Blindness unfolds like a fairy-tale-meets-Midnight-Express. In fact, it's so in "make believe land" that when Eye Patch (Danny Glover) tells the others in the ward of the saddening effect the blindness plague has on the whole world, he does so with a bedtime-story inflection.

After some unrest among the blind in different wards, the movie takes a Lord of the Flies turn. People will give up anything valuable, including sex to survive. Undercurrents of anarchy, socialism and democracy run through the blatant abuse handed out by and to the inmates. There are futile stabs at compassion. Near the end, the film resembles a contagion-gone-haywire zombie movie...my favorite part.

The actors reliably steer their way through the film's sometimes meandering path. Ruffalo does his soft-spoken, understanding, wuss role here. Moore does her I-feel-the-world's-pain role. Among the fill-the-gaps-character actors Gael Garcia Bernal, Alice Braga and Maury Chaykin. People are never called by names and the credits keep their anonymity to the end: Doctor, doctor's wife, man with eye-patch, woman with dark glasses etc.

Director Meirelles has two movies under his belt that I have seen, City of God and The Constant Gardener, and proves again to have supreme artistic vision. The film has a European feel and like the unnamed characters, was shot in an anonymous city. The cinematography and the moving camera with washed out celluloid (resembling grainy black and white) adds an almost itchy feeling to an already creepy environment of quarantined victims living in ultra squalor. Meirelles is a genius for setting up dramatic tricks: It's as though he adds life to scenes only to pluck it away right before your very eyes. An extremely nice touch is the white-out between scenes.

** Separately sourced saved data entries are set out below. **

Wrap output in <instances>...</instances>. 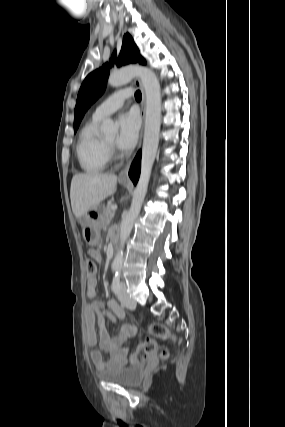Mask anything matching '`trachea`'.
<instances>
[{"label":"trachea","mask_w":285,"mask_h":427,"mask_svg":"<svg viewBox=\"0 0 285 427\" xmlns=\"http://www.w3.org/2000/svg\"><path fill=\"white\" fill-rule=\"evenodd\" d=\"M141 97H142L141 92L140 91H136L135 92V99L136 100H141Z\"/></svg>","instance_id":"obj_1"}]
</instances>
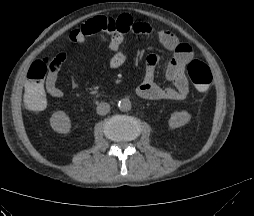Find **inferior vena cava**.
<instances>
[{
	"label": "inferior vena cava",
	"mask_w": 254,
	"mask_h": 216,
	"mask_svg": "<svg viewBox=\"0 0 254 216\" xmlns=\"http://www.w3.org/2000/svg\"><path fill=\"white\" fill-rule=\"evenodd\" d=\"M96 111L99 115H106L110 111V105L108 103L101 102L97 105Z\"/></svg>",
	"instance_id": "inferior-vena-cava-1"
}]
</instances>
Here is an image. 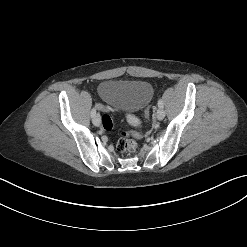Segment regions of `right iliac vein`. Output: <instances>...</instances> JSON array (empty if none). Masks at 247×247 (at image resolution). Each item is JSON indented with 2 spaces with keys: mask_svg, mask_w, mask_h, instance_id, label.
I'll return each mask as SVG.
<instances>
[{
  "mask_svg": "<svg viewBox=\"0 0 247 247\" xmlns=\"http://www.w3.org/2000/svg\"><path fill=\"white\" fill-rule=\"evenodd\" d=\"M93 124L95 126H99L101 124V118H100V115L99 114H97V115L94 116V118H93Z\"/></svg>",
  "mask_w": 247,
  "mask_h": 247,
  "instance_id": "63e3f726",
  "label": "right iliac vein"
}]
</instances>
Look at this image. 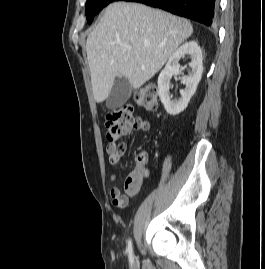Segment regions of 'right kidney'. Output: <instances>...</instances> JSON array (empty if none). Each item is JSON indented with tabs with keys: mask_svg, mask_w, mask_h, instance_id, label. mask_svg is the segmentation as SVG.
<instances>
[{
	"mask_svg": "<svg viewBox=\"0 0 265 269\" xmlns=\"http://www.w3.org/2000/svg\"><path fill=\"white\" fill-rule=\"evenodd\" d=\"M185 55L191 57V62L189 63L191 72L189 73V76L181 77V82L185 85V89L180 91L181 98L178 100H171L169 92L170 80L173 75L180 74L179 60ZM202 60L201 48L195 41L184 43L169 58L165 68L158 77L159 97L168 114L173 116L178 115L188 106L202 77Z\"/></svg>",
	"mask_w": 265,
	"mask_h": 269,
	"instance_id": "1",
	"label": "right kidney"
}]
</instances>
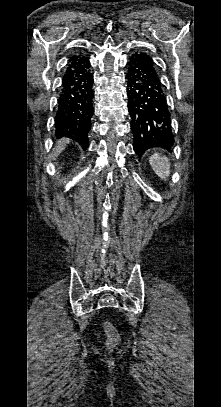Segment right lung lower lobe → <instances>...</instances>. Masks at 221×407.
<instances>
[{
	"label": "right lung lower lobe",
	"instance_id": "right-lung-lower-lobe-1",
	"mask_svg": "<svg viewBox=\"0 0 221 407\" xmlns=\"http://www.w3.org/2000/svg\"><path fill=\"white\" fill-rule=\"evenodd\" d=\"M92 85L88 59L82 55L71 57L62 78L55 134L58 138L65 136L77 141L84 149L89 146L88 133L94 112Z\"/></svg>",
	"mask_w": 221,
	"mask_h": 407
}]
</instances>
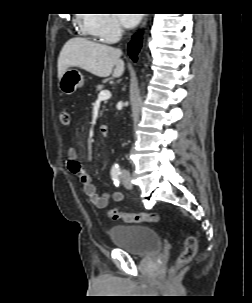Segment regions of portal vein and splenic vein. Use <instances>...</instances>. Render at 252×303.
<instances>
[{
	"label": "portal vein and splenic vein",
	"mask_w": 252,
	"mask_h": 303,
	"mask_svg": "<svg viewBox=\"0 0 252 303\" xmlns=\"http://www.w3.org/2000/svg\"><path fill=\"white\" fill-rule=\"evenodd\" d=\"M111 97V92L109 90H102L99 95L98 99L99 100H108Z\"/></svg>",
	"instance_id": "18ae733b"
}]
</instances>
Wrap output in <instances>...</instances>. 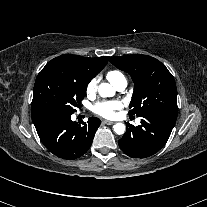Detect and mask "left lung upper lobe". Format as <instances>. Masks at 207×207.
Returning <instances> with one entry per match:
<instances>
[{"label":"left lung upper lobe","mask_w":207,"mask_h":207,"mask_svg":"<svg viewBox=\"0 0 207 207\" xmlns=\"http://www.w3.org/2000/svg\"><path fill=\"white\" fill-rule=\"evenodd\" d=\"M110 61L117 68L129 73L135 84L130 115L140 117L158 111L177 114L175 80L160 61L137 54L111 57Z\"/></svg>","instance_id":"5c2ea615"}]
</instances>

Blindness is ultimately a testament to the human spirit and the unnecessary evils of the world. As a straight forward story it has a few plot gaps and inconsistencies, but it's a voyage of one compelling scene after another. Witnessing what these people go through will make you feel the grime and dirt, but thanks to a rather uplifting ending, you might feel somewhat cleansed by the time you leave the theater.

Blindness ★★★✩✩

Starring Julianne Moore, Mark Ruffalo, Gael Garcia Bernal, Danny Glover, Alice Braga. Director: Fernando Meirelles. Rated R.